The Column is the racehorse of the group, all gangly long limbs and careless elegance. You do have curves, but sometime they just seem to disappear and you end up looking like a, um, column. With the right shapes though you are tall and statuesque.
Dressing the Column
Columns are in the enviable position where, with the slightest attention, they can look fabulous. You simply have the frame for it. Clothes love you. The real issue is that your curves can disappear by simply being stretched out over your long frame. The best way to bring those curves back is to use blocks of colour. In that way you can make marvellous use of your long legs, arms and body without ending up looking all straight up and down.
Don’t – accetuate your length by wearing one colour all over
Do – breakup your length by using blocks of different colour on the top and on the bottom
Don’t - wear boxy jackets – they will emphasize the straight up and down of your torso
Do - highlight your waist
Clothes – what to avoid
Straight dresses in one colour- a column is straight up and down, so wearing a dress that’s straight up and down merely emphasises that fact. You will have no shape at all.
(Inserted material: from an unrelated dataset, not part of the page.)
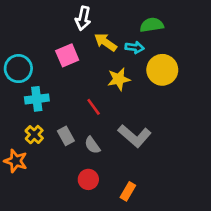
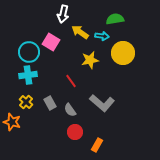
pink square: (67, 55) -> (51, 42), turned -36
cyan circle: (18, 69) -> (29, 52), moved
red circle: (88, 179) -> (75, 132), moved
Cropped tops – your body is long and so are your legs. A cropped top will shorten the length of your body which is then added onto the length of your legs, resulting in them looking freakishly long.
Dropped waists – this is the same but in reverse. A dropped waist will make your legs shorter but unfortunately your body seem unnaturally long.
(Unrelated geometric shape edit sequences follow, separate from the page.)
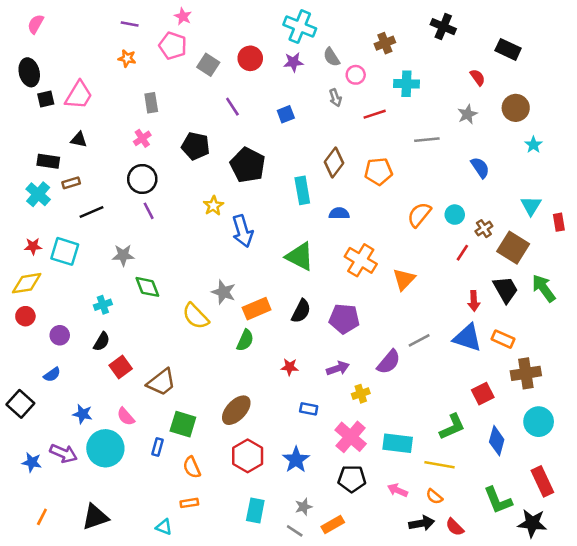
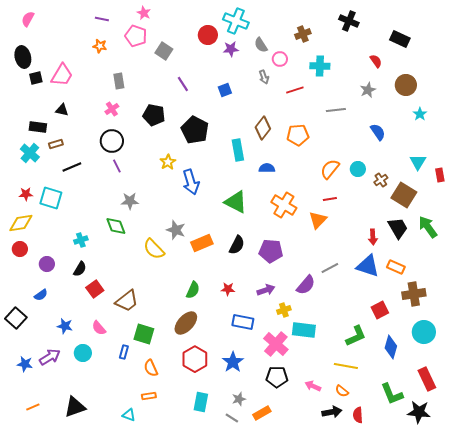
red circle: (250, 58) -> (208, 35), moved
red line: (462, 253) -> (330, 199), moved, turned 48
gray star: (123, 255) -> (130, 201), moved
green semicircle: (245, 340) -> (193, 290), moved
blue rectangle: (309, 409) -> (243, 322), size x1.5
cyan rectangle: (398, 443) -> (304, 330), moved
cyan circle: (105, 448) -> (83, 353), size x0.6
purple arrow: (64, 453) -> (50, 357), turned -55
orange line: (42, 517) -> (33, 407), turned 40
red semicircle: (455, 527) -> (358, 415), turned 42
Clothes – what shapes to look for
Slightly flared trousers – although you can wear practically any shaped pant the best idea is to opt for one with a slight flare to add a little curve to your body. Pair it with a top in a different colour for the most dramatic impact.
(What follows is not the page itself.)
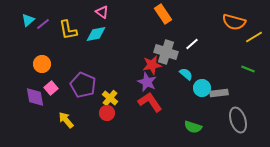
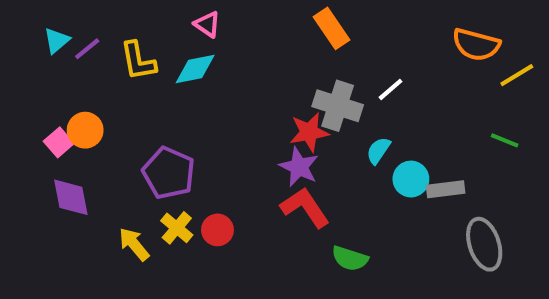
cyan semicircle: (186, 74) -> (378, 151), turned -96
pink square: (51, 88) -> (59, 142), moved
yellow cross: (110, 98) -> (177, 228), moved
green semicircle: (193, 127) -> (350, 258), moved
A-line skirt – an a-line skirt does the same job as a slight flare on the trousers, drawing attention to barely there curves. Chose a gently flaring a-line to give your lower half some shape. Mix up colours and patterns and really have a good time working out your own personal style.
Single button jacket – The idea of this jacket is to breakup your torso, which the single button does kind of like drawing a target there. The angled hem and waistline all achieve the same thing, basically drawing attention to the centre of your body and creating curves.
Bias-cut dress – a bias cut dress, usually in chiffon, clings to every curve. The Column is perfectly shaped to pull it off with ease. Choose something with floaty sleeves that will utilise your long arms. This example works wonderfully because it will draw attention to your tiny waist and the different blocks of colour will further break up your long body.
Belted three-quarter length coat – a belted coat is not for everyone but you have the height and length of leg to carry it off with ease. Wear it belted, either at the back or front to keep some curve at your waist otherwise you’ll end up echoing your straight up and down shape.
Cropped trousers – you have wonderfully long legs so a cropped trouser, which cuts the leg where ever the material ends is not going to make any difference for you. Choose either knee high or mid calf length; either will look great.
Round-neck jumper - a round neck line is better than a deep scoop neck or a v neck and adds a touch of style and elegance. Wear it with either short or long sleeves and as a jumper or t shirt.
Shaped and gathered shirt – you have the perfect shape for a blouse but the best choice is going to be something that breaks up the long expanse of your torso. Look for something that is textured and gathered at the waist to give you some curve.
Balanced shoes – you don’t need a slender heel or a thick heel, just a heel that perfectly matches you so you feel comfortable and supported.